Charlie
"Une lady ne devrait jamais lever les yeux au ciel, jeune fille. Bien, recommençons à la ligne trente-huit."
Charlette se retint de justesse de rouler des yeux - une nouvelle fois - et poursuivit sa lecture. Madame Stoler, tout comme Père et Clair, trouvait son accent de la campagne absolument immonde. Alors, elle lui faisait lire de Libretum Maleficarum encore et encore, jusqu'à que ce qui sorte de sa bouche soit convenable. Ou bien, ce qui arrivait plus souvent, jusqu'à ce qu'elle soit bien trop épuisée pour continuer à lire et à parler.
Elle avait compté dix sept jours depuis qu'elle était arrivée ici, en considérant la nuit de son arrivée, celle de son fameux incident avec Taesch Condé.
Les cours avaient commencé dès le lendemain, puisque le temps était compté. En effet, à la fin du mois aurait lieu le bal d'Initation de plusieurs jeunes filles et jeunes hommes à la Cour. Le bal de Première - ou de Premier pour les garçons - était le rituel d'entrée dans le jeu des Gaietés, obligatoire pour toutes les nobles de haut rang. Cela signifiait qu'elles avaient désormais une place, politique et sociale, et qu'il fallait les traiter comme des Dames. Cela signifiait aussi qu'elles étaient désormais des cibles potentielles pour qui souhaitait déclencher une vendetta.
Elle ferait son bal de Première en même temps que trois personnages importants de la Cour : la dernière née des Kalingrad, famille ô combien importante dans l'échiquier politique, Lucius von Dast, l'héritier à la Couronne de l'Empire de Nox et fils de l'Empereur - rien que ça ! - et Isobel von Dast, la fille du général Yvan von Dast, que Charlie avait entr'aperçu sur un toit le jour de son adoption. Si Isobel ne possédait qu'un centième de la prestance de son père, elle pourrait terrifier Charlie d'un regard. L'âge devait faire, certainement, aussi. Si, à treize ans, la jeune Lady Condé était précoce dans son inititation à la Cour, Isobel était bel et bien en retard pour sa part. A dix-sept ans, elle n'avait jamais participé à une danse et n'avait encore aucun prétendant, ce qui était assez rare à Ravenwell. Même si les vampires vivaient en moyenne un millénaire, ils aimaient qu'une jeune fille digne de ce nom soit fiancée à quinze ans et mariée dès sa majorité - fixée à cinquante ans en moyenne, mais certains obtenaient leur majorité à vingt.
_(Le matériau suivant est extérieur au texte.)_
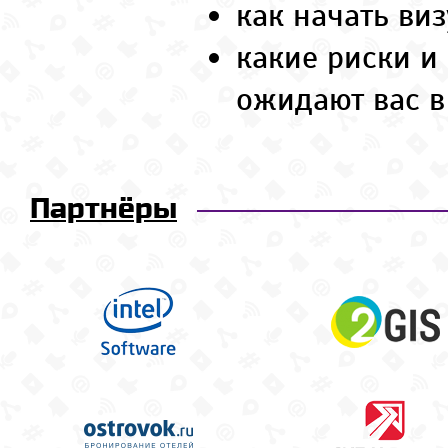
как начать ви
какие риски и
ожидают вас в
Партнёры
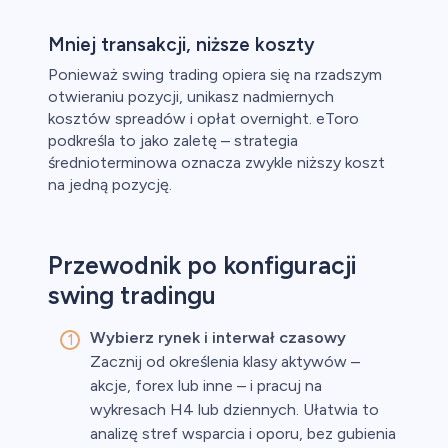
Mniej transakcji, niższe koszty
Ponieważ swing trading opiera się na rzadszym
otwieraniu pozycji, unikasz nadmiernych
kosztów spreadów i opłat overnight. eToro
podkreśla to jako zaletę – strategia
średnioterminowa oznacza zwykle niższy koszt
na jedną pozycję.
Przewodnik po konfiguracji
swing tradingu
Wybierz rynek i interwał czasowy
Zacznij od określenia klasy aktywów –
akcje, forex lub inne – i pracuj na
wykresach H4 lub dziennych. Ułatwia to
analizę stref wsparcia i oporu, bez gubienia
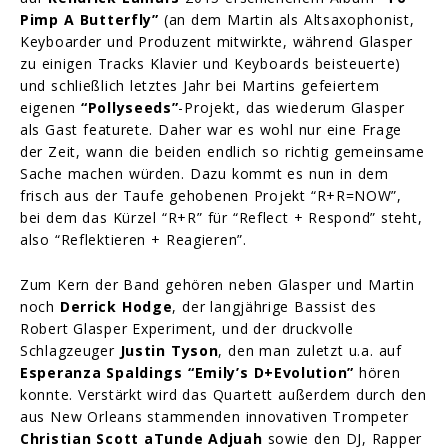
Pimp A Butterfly”
(an dem Martin als Altsaxophonist,
Keyboarder und Produzent mitwirkte, während Glasper
zu einigen Tracks Klavier und Keyboards beisteuerte)
und schließlich letztes Jahr bei Martins gefeiertem
eigenen
“Pollyseeds”
-Projekt, das wiederum Glasper
als Gast featurete. Daher war es wohl nur eine Frage
der Zeit, wann die beiden endlich so richtig gemeinsame
Sache machen würden. Dazu kommt es nun in dem
frisch aus der Taufe gehobenen Projekt “R+R=NOW”,
bei dem das Kürzel “R+R” für “Reflect + Respond” steht,
also “Reflektieren + Reagieren”.
Zum Kern der Band gehören neben Glasper und Martin
noch
Derrick Hodge
, der langjährige Bassist des
Robert Glasper Experiment, und der druckvolle
Schlagzeuger
Justin Tyson
, den man zuletzt u.a. auf
Esperanza Spaldings “Emily’s D+Evolution”
hören
konnte. Verstärkt wird das Quartett außerdem durch den
aus New Orleans stammenden innovativen Trompeter
Christian Scott aTunde Adjuah
sowie den DJ, Rapper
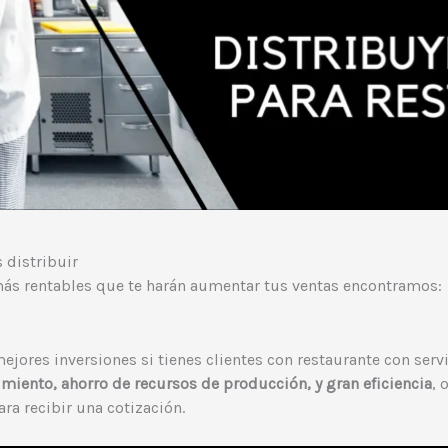
 distribuir
ás rentables que te harán aumentar tus ventas encontramos:
ejores inversiones si tienes clientes con restaurante con servi
iento, ahorro de recursos de producción, y gran eficiencia
, 
ra recibir una cotización.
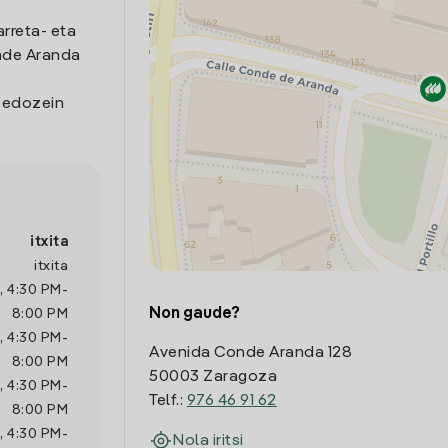
arreta- eta
nde Aranda
o edozein
itxita
itxita
,
4:30 PM
-
Non gaude?
8:00 PM
,
4:30 PM
-
Avenida Conde Aranda 128
8:00 PM
50003 Zaragoza
,
4:30 PM
-
Telf.:
976 46 91 62
8:00 PM
,
4:30 PM
-
Nola iritsi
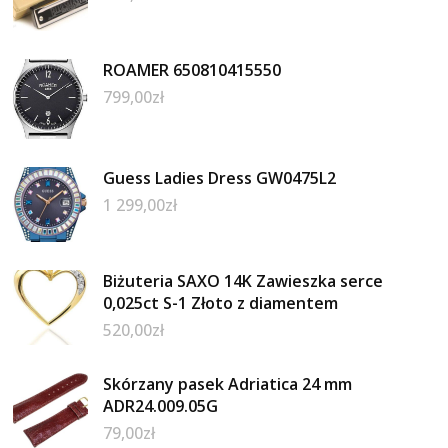
ROAMER 650810415550
799,00
zł
Guess Ladies Dress GW0475L2
1 299,00
zł
Biżuteria SAXO 14K Zawieszka serce
0,025ct S-1 Złoto z diamentem
520,00
zł
Skórzany pasek Adriatica 24 mm
ADR24.009.05G
79,00
zł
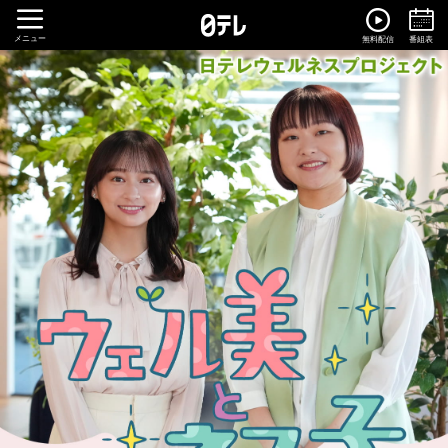
メニュー
無料配信
番組表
Alors on faisait travailler Charlette d'arrache pied pour qu'elle soit prête à temps. Le matin, elle se levait tôt et revêtait une de ses magnifiques tenues avant de se rendre en salle de musique. Si elle avait trouvé ses toilettes de l'Orphelinat très belles, elle en avait un peu honte quand elle voyait la richesse et la beauté des vêtements qu'elle devait porter maintenant. A sa demande, Père avait demandé à ce que l'on serre moins son corset et elle avait désormais une liberté de mouvement beaucoup plus agréable.
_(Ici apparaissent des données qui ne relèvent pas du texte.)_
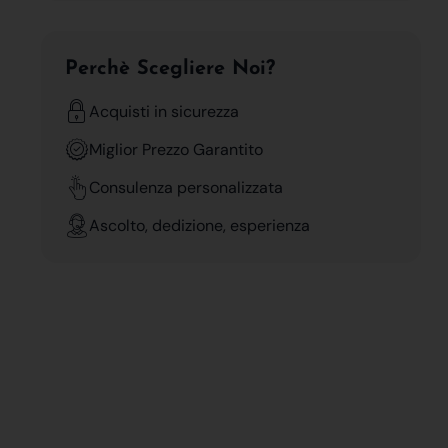
Perchè Scegliere Noi?
Acquisti in sicurezza
Miglior Prezzo Garantito
Consulenza personalizzata
Ascolto, dedizione, esperienza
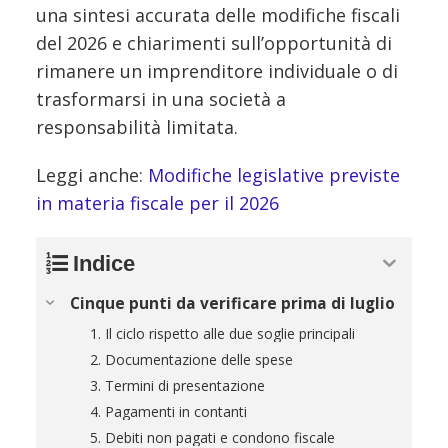
una sintesi accurata delle modifiche fiscali
del 2026 e chiarimenti sull’opportunità di
rimanere un imprenditore individuale o di
trasformarsi in una società a
responsabilità limitata.
Leggi anche:
Modifiche legislative previste
in materia fiscale per il 2026
Indice
Cinque punti da verificare prima di luglio
1. Il ciclo rispetto alle due soglie principali
2. Documentazione delle spese
3. Termini di presentazione
4. Pagamenti in contanti
5. Debiti non pagati e condono fiscale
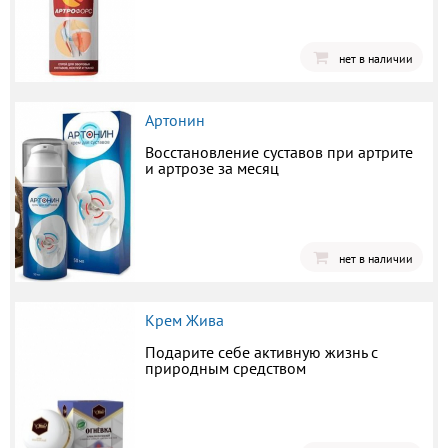
нет в наличии
Артонин
Восстановление суставов при артрите
и артрозе за месяц
нет в наличии
Крем Жива
Подарите себе активную жизнь с
природным средством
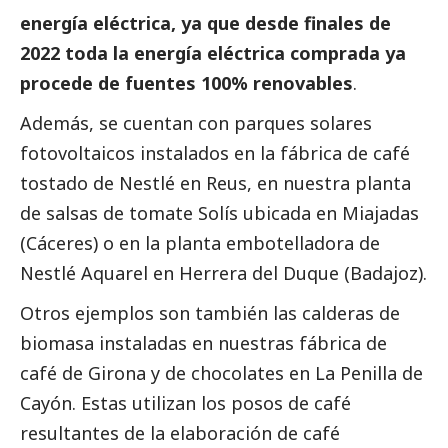
energía eléctrica, ya que desde finales de
2022 toda la energía eléctrica comprada ya
procede de fuentes 100% renovables
.
Además, se cuentan con parques solares
fotovoltaicos instalados en la fábrica de café
tostado de Nestlé en Reus, en nuestra planta
de salsas de tomate Solís ubicada en Miajadas
(Cáceres) o en la planta embotelladora de
Nestlé Aquarel en Herrera del Duque (Badajoz).
Otros ejemplos son también las calderas de
biomasa instaladas en nuestras fábrica de
café de Girona y de chocolates en La Penilla de
Cayón. Estas utilizan los posos de café
resultantes de la elaboración de café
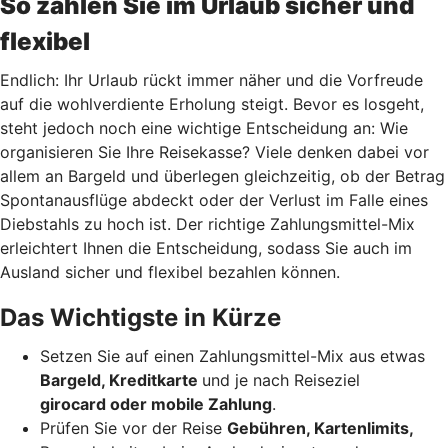
So zahlen Sie im Urlaub sicher und
flexibel
Endlich: Ihr Urlaub rückt immer näher und die Vorfreude
auf die wohlverdiente Erholung steigt. Bevor es losgeht,
steht jedoch noch eine wichtige Entscheidung an: Wie
organisieren Sie Ihre Reisekasse? Viele denken dabei vor
allem an Bargeld und überlegen gleichzeitig, ob der Betrag
Spontanausflüge abdeckt oder der Verlust im Falle eines
Diebstahls zu hoch ist. Der richtige Zahlungsmittel-Mix
erleichtert Ihnen die Entscheidung, sodass Sie auch im
Ausland sicher und flexibel bezahlen können.
Das Wichtigste in Kürze
Setzen Sie auf einen Zahlungsmittel-Mix aus etwas
Bargeld, Kreditkarte
und je nach Reiseziel
girocard oder mobile Zahlung
.
Prüfen Sie vor der Reise
Gebühren, Kartenlimits,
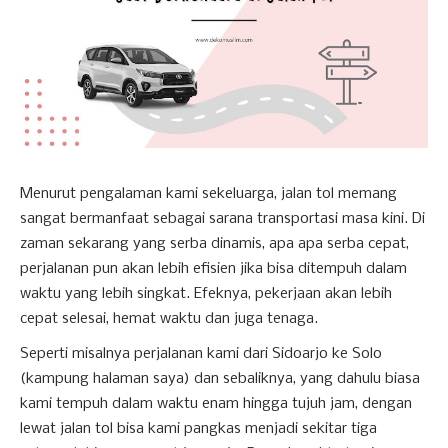
Menurut pengalaman kami sekeluarga, jalan tol memang
sangat bermanfaat sebagai sarana transportasi masa kini. Di
zaman sekarang yang serba dinamis, apa apa serba cepat,
perjalanan pun akan lebih efisien jika bisa ditempuh dalam
waktu yang lebih singkat. Efeknya, pekerjaan akan lebih
cepat selesai, hemat waktu dan juga tenaga.
Seperti misalnya perjalanan kami dari Sidoarjo ke Solo
(kampung halaman saya) dan sebaliknya, yang dahulu biasa
kami tempuh dalam waktu enam hingga tujuh jam, dengan
lewat jalan tol bisa kami pangkas menjadi sekitar tiga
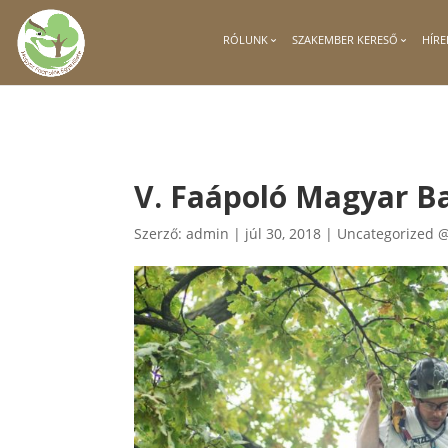
RÓLUNK
SZAKEMBER KERESŐ
HÍRE
V. Faápoló Magyar B
Szerző:
admin
|
júl 30, 2018
|
Uncategorized 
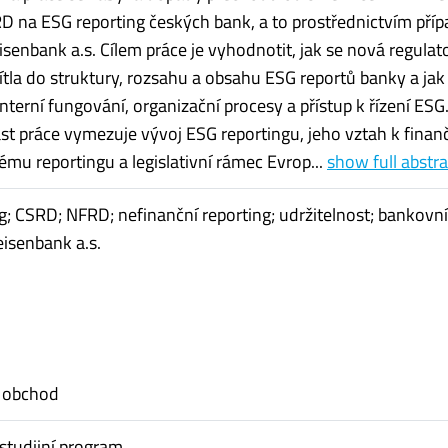
D na ESG reporting českých bank, a to prostřednictvím pří
isenbank a.s. Cílem práce je vyhodnotit, jak se nová regulat
tla do struktury, rozsahu a obsahu ESG reportů banky a jak
í interní fungování, organizační procesy a přístup k řízení ESG
ást práce vymezuje vývoj ESG reportingu, jeho vztah k fina
ému reportingu a legislativní rámec Evrop...
show full abstra
g; CSRD; NFRD; nefinanční reporting; udržitelnost; bankovní
eisenbank a.s.
 obchod
studijní program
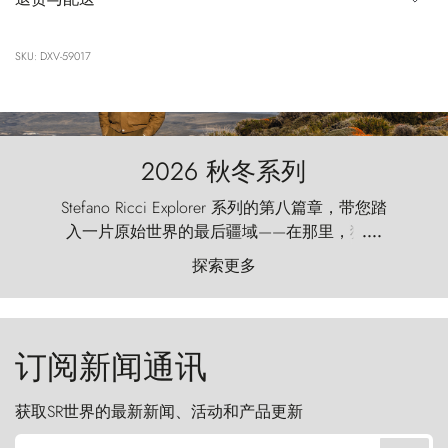
SKU: DXV-59017
2026 秋冬系列
Stefano Ricci Explorer 系列的第八篇章，带您踏
入一片原始世界的最后疆域——在那里，狂风
....
以远古的怒号雕琢着自然，而百内塔（Torres
探索更多
del Paine）则宛如石砌的哨兵，傲然向苍穹发
起挑战。
订阅新闻通讯
获取SR世界的最新新闻、活动和产品更新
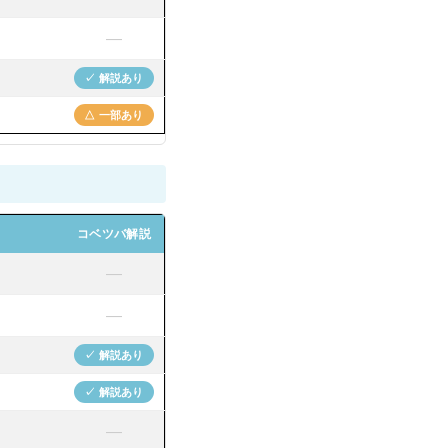
—
✓ 解説あり
△ 一部あり
コベツバ解説
—
—
✓ 解説あり
✓ 解説あり
—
Après avoir fait ses vocalises, exercé ses talents au piano et avoir apprit par cœur le nom de certaines pièces de musique de chambre, Charlette abandonnait son professeur de musique pour se rendre dans la salle d'entraînement - sa partie préférée de la nuitée.
Là bas, elle apprenait à se battre. En robe. Si les Condé étaient plutôt restrictifs sur la façon dont une femme devait vivre, Père était du genre à tout envoyer paître et il voulait que sa fille puisse se défendre en cas d'attaque. Alors il lui apprenait comment parer, comment attaquer et comment coincer l'arme de l'ennemi dans ses jupes. Elle ne comptait plus le nombre de fois où il l'avait fait tomber par terre parce qu'elle avait raté un mouvement. Quelquefois, il lui apprenait aussi comment fabriquer du poison avec ce qu'elle avait sous la main ou comment prendre soin d'une arme.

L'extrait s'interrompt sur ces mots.